CODEWITHSUNDEEP
javadata-structureslinked-listtime-complexityreverse
mango
mango

Reputation: 13

Reversing a LinkedList

So I need to reverse a Linked List in O(N) time/space.

This implementation is what I came up with using only the LinkedList class in the Java standard library (which doesn't give me access to the nodes themselves).

Upvotes: 1

Views: 388

Answers (4)

Levent Divilioglu
Levent Divilioglu

Reputation: 11622

You should always check apache commons, they have better and more flexible implementations for the linkedlist and collections in general;

https://commons.apache.org

And secondly, it would be more easy for you to use a doubly linked list if you want to reverse a list.

Upvotes: 0

Ray Toal
Ray Toal

Reputation: 88488

The "better way" you ask of can exploit the fact that the Java LinkedList class has methods

  • addFirst
  • addLast
  • removeFirst
  • removeLast

Each of these are O(1).

You can get O(n) time and space behavior in a few ways here. One such way is:

LinkedList<E> b = new LinkedList<E>();
while (!a.isEmpty()) {
    b.addFirst(a.removeFirst());
}
a.addAll(b);

This does the reversal "in place" (that is, the variable a references the exact same object at all times). It is equivalent to using a stack as temporary storage (b is the "stack").

It is O(n) time and O(n) space, despite the ugly copying.

Upvotes: 4

user545680
user545680

Reputation:

The Java API has a method for this that completes in O(n): Collections.reverse(List<?> list). Assuming this is homework you should implement this yourself, but in real life you would use the library function.

Alternatively, you can create a reverse decorator which makes the reversal O(1). An example of the concept is below.

public class ReversedLinkedList<T> extends LinkedList<T> {

  private final LinkedList<T> list;

  public ReversedLinkedList(LinkedList<T> list) {
    this.list = list;
  }

  public Iterator<T> descendingIterator() {
    return list.iterator();
  }

  public Iterator<T> iterator() {
    return list.descendingIterator();
  }

  public T get(int index) {
    int actualIndex = list.size() - index - 1;
    list.get(actualIndex);
  }

  // Etc.
}

Note that it is generally (always?) bad form to make a decorator extend a concrete class. Ideally you should implement the public interface and accept a constructor parameter as an instance of the public interface. The above example is purely for illustration purposes, as the LinkedList happens to implement a lot of interfaces (e.g. Dequeue, List etc).

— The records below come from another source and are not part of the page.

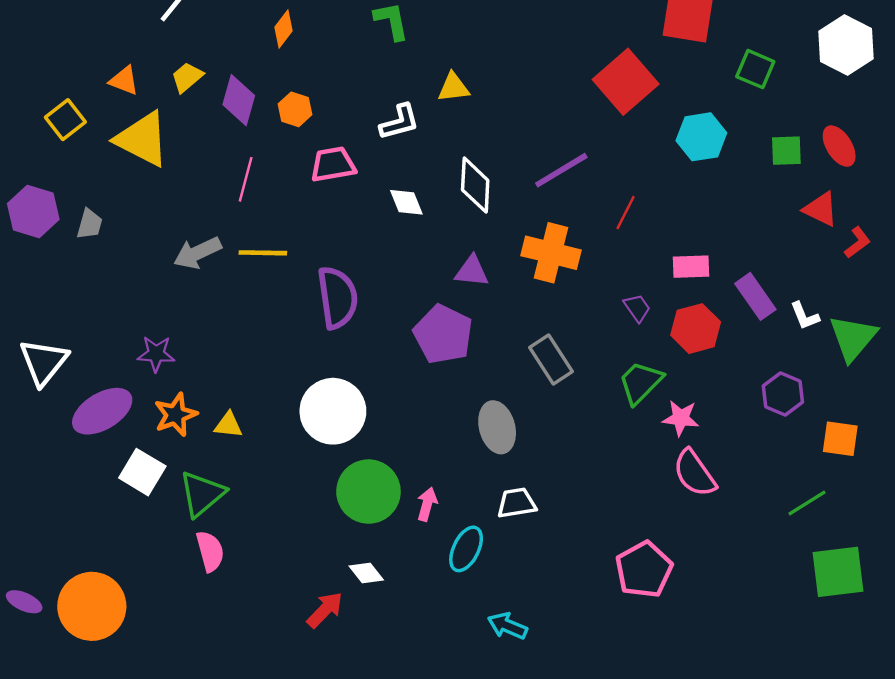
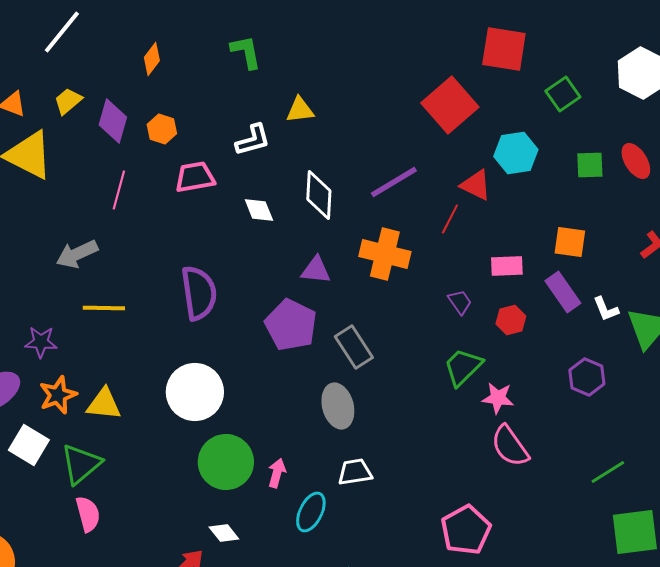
green square: (755, 69) -> (563, 94), turned 32
red triangle: (821, 209) -> (476, 185), moved
yellow line: (263, 253) -> (104, 308), moved
red hexagon: (696, 329) -> (511, 320), size x0.7
gray rectangle: (551, 360) -> (354, 347), moved
yellow triangle: (228, 425) -> (104, 404), size x1.4
orange square: (840, 439) -> (570, 242), moved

Also, insert the typical "Premature optimisation is evil" comment here - you would only create this reversed dequeue class in real life if your list was actually a bottleneck.

Upvotes: 1

Matthew Flaschen
Matthew Flaschen

Reputation: 285077

No, it's not. input.get(idx); is itself O(idx) in time, which makes your implementation quadratic in time.

You will probably want to use an iterator (or better yet listIterator).

EDIT: Also, you could easily eliminate holdPopped with a little rearrangement.

holdPopped.add will be trivially O(1) in both time and space since you're pre-allocating space (which is O(n) in space) by passing the size.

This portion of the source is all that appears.